Hot peppers, like hot coffee, seem to be an acquired taste.
Some may quail at the thought, while others revel when they feel the burn and break out in a sweat because they’ve consumed something that measures high on the Scoville scale.
“They make me happy. I don’t know why. Even if I just see them,” said Marcie Legler of Washington, who shops the local farmers market for ingredients she needs for pickling hot peppers, making hot pepper mustard or to add a kick to her sweet pepper relish.
From jalapeno to habanero, it’s nice to know what to expect when it comes to heat, if only to brace oneself or avoid unpleasant surprises.
“I started with Hungarian hot wax and jalapeno, but it’s gotten progressively hotter and hotter,” she said after stopping by the Main Street Farmers Market stand of Dr. Paul and Ardella Crawford of Marigold Farms.
The Crawfords, formerly of Windsor Highlands, South Strabane Township, grow a veritable rainbow of peppers in their garden in the Avella vicinity, including one that has an array of colors as it ripens: the Chinese five-color starts out purple and progresses to cream, yellow, orange and red.
Paul Crawford described its piquancy as “medium. It’s the high end of medium.”

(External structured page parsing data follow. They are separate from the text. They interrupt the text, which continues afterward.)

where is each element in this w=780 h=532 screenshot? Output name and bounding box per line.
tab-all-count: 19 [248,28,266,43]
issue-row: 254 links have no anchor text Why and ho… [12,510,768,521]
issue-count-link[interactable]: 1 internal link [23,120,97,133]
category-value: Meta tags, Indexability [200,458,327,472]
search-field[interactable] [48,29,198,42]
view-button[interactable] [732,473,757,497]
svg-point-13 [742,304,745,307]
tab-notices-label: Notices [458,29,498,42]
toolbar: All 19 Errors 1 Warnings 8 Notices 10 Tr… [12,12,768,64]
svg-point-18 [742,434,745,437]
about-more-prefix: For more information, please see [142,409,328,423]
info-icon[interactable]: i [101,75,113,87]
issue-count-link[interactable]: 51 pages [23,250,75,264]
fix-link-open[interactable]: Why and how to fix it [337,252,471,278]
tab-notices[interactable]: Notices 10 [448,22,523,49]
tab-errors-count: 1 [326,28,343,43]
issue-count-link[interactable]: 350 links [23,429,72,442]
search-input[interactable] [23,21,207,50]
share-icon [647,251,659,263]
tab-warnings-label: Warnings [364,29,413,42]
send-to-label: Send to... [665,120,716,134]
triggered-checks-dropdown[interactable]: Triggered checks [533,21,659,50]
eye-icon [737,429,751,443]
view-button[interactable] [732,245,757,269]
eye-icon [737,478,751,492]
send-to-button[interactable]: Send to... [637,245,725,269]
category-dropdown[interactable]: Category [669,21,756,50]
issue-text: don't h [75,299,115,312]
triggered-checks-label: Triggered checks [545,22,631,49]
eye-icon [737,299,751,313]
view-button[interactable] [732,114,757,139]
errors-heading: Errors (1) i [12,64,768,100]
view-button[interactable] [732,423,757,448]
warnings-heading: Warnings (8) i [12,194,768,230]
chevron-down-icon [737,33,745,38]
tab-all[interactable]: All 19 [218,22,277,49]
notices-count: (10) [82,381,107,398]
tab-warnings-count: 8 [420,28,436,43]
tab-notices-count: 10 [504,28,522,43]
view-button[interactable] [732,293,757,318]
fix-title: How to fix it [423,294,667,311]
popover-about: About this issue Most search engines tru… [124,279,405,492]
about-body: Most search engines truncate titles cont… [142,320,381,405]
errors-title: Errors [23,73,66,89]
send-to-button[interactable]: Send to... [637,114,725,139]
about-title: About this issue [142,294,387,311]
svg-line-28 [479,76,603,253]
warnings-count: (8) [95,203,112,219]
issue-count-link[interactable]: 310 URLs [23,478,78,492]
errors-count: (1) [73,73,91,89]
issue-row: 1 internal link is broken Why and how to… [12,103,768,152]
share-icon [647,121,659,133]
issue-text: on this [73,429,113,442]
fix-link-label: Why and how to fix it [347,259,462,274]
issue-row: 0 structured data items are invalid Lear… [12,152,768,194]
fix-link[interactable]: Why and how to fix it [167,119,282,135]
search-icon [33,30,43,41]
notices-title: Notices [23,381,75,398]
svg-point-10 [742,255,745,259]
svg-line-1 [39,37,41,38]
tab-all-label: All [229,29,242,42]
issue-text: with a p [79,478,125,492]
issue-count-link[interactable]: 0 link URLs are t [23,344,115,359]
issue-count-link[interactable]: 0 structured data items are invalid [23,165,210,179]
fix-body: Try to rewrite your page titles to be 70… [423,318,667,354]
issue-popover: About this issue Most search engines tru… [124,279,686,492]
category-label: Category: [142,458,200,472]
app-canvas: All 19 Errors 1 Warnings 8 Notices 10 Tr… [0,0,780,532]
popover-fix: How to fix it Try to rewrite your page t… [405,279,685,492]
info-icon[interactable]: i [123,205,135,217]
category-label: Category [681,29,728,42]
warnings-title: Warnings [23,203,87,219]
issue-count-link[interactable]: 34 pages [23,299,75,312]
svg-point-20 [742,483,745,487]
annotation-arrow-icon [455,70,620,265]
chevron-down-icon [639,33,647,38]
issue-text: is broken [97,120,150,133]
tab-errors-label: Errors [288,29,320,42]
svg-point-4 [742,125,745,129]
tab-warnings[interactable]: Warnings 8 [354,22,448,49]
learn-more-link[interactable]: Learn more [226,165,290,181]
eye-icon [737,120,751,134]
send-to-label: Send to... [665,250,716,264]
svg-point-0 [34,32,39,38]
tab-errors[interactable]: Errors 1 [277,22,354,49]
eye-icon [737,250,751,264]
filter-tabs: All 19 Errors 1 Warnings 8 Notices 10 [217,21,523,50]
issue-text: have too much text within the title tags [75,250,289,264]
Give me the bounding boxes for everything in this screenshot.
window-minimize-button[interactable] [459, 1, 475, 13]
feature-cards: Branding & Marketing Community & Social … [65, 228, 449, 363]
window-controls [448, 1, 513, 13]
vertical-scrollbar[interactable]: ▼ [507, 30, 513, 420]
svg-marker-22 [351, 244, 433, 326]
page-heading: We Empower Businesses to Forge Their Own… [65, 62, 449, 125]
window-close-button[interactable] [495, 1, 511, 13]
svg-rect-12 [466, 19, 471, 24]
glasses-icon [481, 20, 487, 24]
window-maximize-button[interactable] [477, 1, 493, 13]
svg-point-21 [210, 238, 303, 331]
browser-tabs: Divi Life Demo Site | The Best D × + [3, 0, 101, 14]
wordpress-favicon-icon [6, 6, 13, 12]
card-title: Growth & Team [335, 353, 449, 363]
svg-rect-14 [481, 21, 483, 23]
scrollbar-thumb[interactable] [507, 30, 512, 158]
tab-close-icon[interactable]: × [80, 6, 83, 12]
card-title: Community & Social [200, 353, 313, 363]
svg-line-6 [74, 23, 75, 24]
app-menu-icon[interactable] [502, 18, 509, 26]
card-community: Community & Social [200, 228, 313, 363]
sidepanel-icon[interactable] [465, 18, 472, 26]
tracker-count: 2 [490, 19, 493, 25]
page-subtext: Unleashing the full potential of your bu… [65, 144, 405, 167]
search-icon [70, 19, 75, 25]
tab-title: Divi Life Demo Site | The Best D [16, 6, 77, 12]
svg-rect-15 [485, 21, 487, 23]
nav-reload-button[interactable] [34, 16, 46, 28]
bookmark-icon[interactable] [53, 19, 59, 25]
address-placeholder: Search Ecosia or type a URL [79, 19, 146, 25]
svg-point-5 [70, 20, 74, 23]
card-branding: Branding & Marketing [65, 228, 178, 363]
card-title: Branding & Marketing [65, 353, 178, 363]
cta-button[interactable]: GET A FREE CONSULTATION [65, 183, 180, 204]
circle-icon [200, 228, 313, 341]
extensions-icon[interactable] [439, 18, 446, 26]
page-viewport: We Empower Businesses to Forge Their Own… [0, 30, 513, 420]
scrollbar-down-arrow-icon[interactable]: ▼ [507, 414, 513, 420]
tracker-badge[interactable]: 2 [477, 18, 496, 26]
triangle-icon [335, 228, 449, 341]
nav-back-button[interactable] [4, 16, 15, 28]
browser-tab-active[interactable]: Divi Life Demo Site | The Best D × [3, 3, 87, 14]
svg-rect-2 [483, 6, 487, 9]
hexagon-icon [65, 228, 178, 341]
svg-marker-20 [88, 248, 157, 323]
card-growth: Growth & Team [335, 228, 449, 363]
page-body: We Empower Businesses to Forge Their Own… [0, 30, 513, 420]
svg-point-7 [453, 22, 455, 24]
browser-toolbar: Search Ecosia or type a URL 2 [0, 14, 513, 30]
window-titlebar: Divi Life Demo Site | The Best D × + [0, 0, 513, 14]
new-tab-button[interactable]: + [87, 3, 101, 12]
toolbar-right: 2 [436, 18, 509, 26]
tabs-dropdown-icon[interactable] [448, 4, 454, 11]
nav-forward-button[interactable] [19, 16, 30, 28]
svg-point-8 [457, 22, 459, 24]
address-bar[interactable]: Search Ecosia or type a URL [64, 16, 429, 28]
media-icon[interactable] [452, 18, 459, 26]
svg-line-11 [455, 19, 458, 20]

But among these local pepper purveyors, there’s a mystery member of the capsicum family.
Meet the shishito.
The name may be Japanese, but Ardella Crawford likened eating one to playing Russian roulette. Pepper people say there can be variations among fruits from the same plant, but the heat scale from one shishito to another is apparently more profound than usual: You never know what you’re going to encounter. Maybe one in 10 to one in 20 will be torrid.
“They tend to heat up as the weather is hot,” Legler said of the perceived trend.
As summer-like temperatures extended from September into October, there was certainly a hefty share of sweltering among humans and vegetables alike.
The Crawfords discovered the shishito at a conference sponsored by Mother Earth News. He prefers mild. She has a higher tolerance.
“I probably eat them hotter than anyone else,” Ardella Crawford said of their garden’s pepper crop.
One of the most common mistakes a pepper eater can make is to try to douse the fire with cold water. It only cleanses the palate to be assaulted yet again. Fat, however, coats the tongue, shielding it from further furor.
“We just buy large tubs of sour cream,” Ardella Crawford said.
Maybe the secret of pepper preparation is to mix and match. She noted a commercial producer adds a little bit of Carolina Reaper – which Guinness World Records calls the hottest pepper – to its salsa to pack a punch.
The Crawfords have been known to take a medium-hot variety, like the paper lantern pepper, which Ardella Crawford described as “having heat, but not a lot of flavor,” and combining it with a heatless habanero to maximize the impact of each.
A fellow vendor at Main Street Farmers Market in Washington from the Avella area has been working on integrating pepper into its product.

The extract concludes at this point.